As one of 18 states in which 100 percent of graduating high school seniors have taken the ACT college entrance examination, ACT scores represent an important indicator of college and career readiness in Tennessee. This year, more than 63,000 public high school graduates statewide took the exam—an increase of more than 3,000 test-takers from 2015—and the published results provide data needed to understand how well our schools are preparing young people for success in postsecondary and career opportunities. Results provide both good news and compelling evidence for the need to do more.
The ACT includes four sections: English, reading, mathematics, and science, with different score cutoffs set for each section to determine whether students are prepared for college-level success (grade C or higher) in each subject. Statewide, 20 percent of test-takers scored at college-ready levels across all four areas, trailing the national average of 26 percent. Compared to their peers in neighboring states in which all graduating seniors took the ACT, a higher percentage of Tennessee students scored at college-ready levels in all four subject areas than those in Mississippi, Alabama, North Carolina, and South Carolina. Only Missouri had a higher proportion of students who met all four benchmarks. Looking only at public schools in Tennessee, 17 percent of their graduates scored at or above college-ready benchmarks in all subject areas; those graduates received an average composite score of 19.4 on the ACT’s 36-point scale.
As noted by ACT last year, students who complete rigorous courses of study in high school have substantially higher odds of scoring at college-ready ACT levels than their peers who do not. Across all subject areas, students completing the most rigorous available courses of study consistently scored at college-ready benchmarks at higher rates than their peers completing other course sequences.
Racial and Ethnic Disparities
Students identifying across all racial and ethnic populations in Tennessee scored at levels below national averages, but the average score among black students within Tennessee of 16.5 trails those of their Hispanic peers by nearly 2 points and of their white peers by 4 full points. Of note, the number of students choosing not to indicate a racial/ethnic identity has more than doubled from 2,564 to 6,492 between 2014 and 2016. The average composite score for those students in 2016 was 17.9.
In addition, compared to 2012 rates, 4 percent more Asian and 4 percent more white students in 2016 scored above college-ready benchmark levels in three or all four subject areas. These results represent a 2 percentage point decline, however, for Asian students and the same level of readiness among white students compared to last year. Only one in five Hispanic students scored at college-ready levels in three or more subject areas, and still fewer than one in ten black students did so.

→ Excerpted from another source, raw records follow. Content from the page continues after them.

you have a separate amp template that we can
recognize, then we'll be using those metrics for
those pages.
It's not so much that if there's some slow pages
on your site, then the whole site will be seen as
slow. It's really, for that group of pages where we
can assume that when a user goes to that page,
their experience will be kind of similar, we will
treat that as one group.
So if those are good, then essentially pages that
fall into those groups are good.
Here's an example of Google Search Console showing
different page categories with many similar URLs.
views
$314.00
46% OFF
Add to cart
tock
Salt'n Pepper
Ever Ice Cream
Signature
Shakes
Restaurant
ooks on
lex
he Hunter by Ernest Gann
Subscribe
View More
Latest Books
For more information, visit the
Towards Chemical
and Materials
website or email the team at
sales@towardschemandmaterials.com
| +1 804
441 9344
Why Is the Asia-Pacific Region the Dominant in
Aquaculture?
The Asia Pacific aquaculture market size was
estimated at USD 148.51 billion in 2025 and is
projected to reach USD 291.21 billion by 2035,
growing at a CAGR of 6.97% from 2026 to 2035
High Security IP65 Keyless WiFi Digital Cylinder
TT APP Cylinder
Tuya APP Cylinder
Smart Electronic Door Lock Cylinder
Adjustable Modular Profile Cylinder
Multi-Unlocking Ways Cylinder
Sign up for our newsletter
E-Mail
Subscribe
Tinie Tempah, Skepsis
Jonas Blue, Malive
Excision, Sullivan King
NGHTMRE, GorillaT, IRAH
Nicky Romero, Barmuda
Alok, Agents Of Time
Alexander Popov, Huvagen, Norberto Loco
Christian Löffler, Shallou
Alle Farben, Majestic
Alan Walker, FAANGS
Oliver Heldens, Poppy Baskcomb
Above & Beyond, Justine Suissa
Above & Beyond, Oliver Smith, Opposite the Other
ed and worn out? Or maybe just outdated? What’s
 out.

Postsecondary Aspiration and Career Readiness Gaps
According to ACT, 80 percent of Tennessee 2016 high school graduates indicated they aspire to postsecondary education. In 2015, 84 percent aspired to postsecondary education, but only 60 percent of graduates enrolled—a 3 percentage point increase compared to 2014. Closing this gap would add nearly 16,000 students to the state’s college enrollment.
Only 13 percent of Tennessee test-takers met the science/math readiness benchmark score of 26 in those subject areas, trailing the 20 percent of students nationwide scoring at this level. This gap has problematic implications, given that nearly one in five students indicated a career interest in health sciences and technologies.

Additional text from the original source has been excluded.